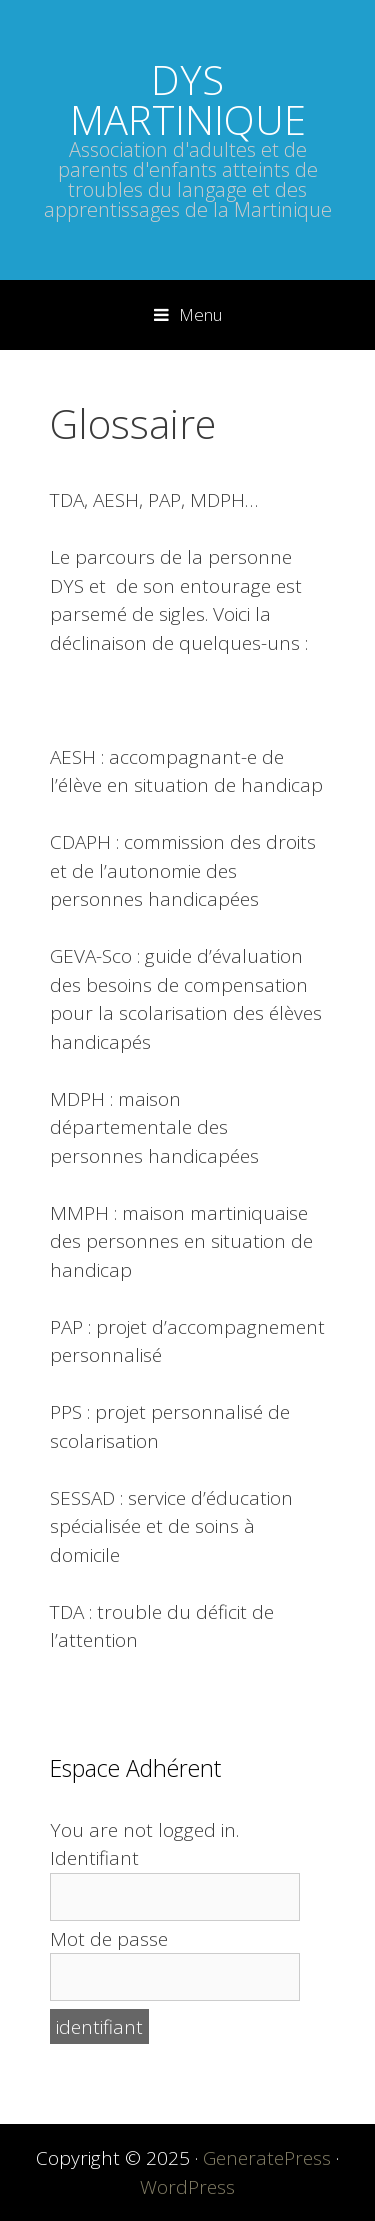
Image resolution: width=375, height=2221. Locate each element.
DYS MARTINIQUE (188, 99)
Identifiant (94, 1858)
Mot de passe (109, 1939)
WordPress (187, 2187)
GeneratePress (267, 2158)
...
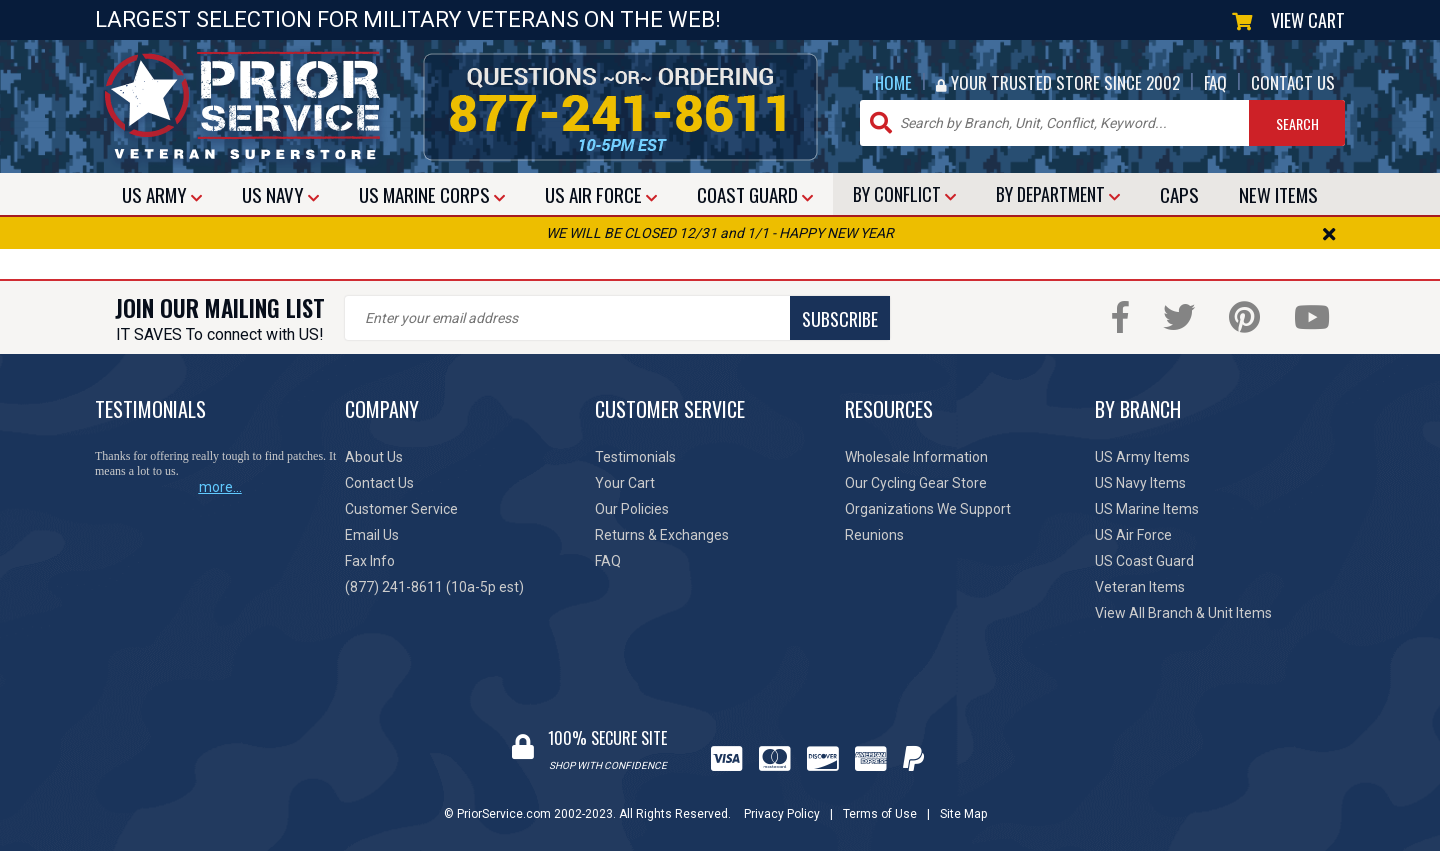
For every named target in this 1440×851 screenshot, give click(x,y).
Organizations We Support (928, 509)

§ **What you are asked to do**: Your answer must consist solely of the lines above between the line holding "Image resolution: width=375, height=2221." and the line holding "GeneratePress (267, 2158)", inclusive, copied exactly.

§ **Answer for this exercise**:
Image resolution: width=375, height=2221. Locate each element.
DYS MARTINIQUE (188, 99)
Identifiant (94, 1858)
Mot de passe (109, 1939)
WordPress (187, 2187)
GeneratePress (267, 2158)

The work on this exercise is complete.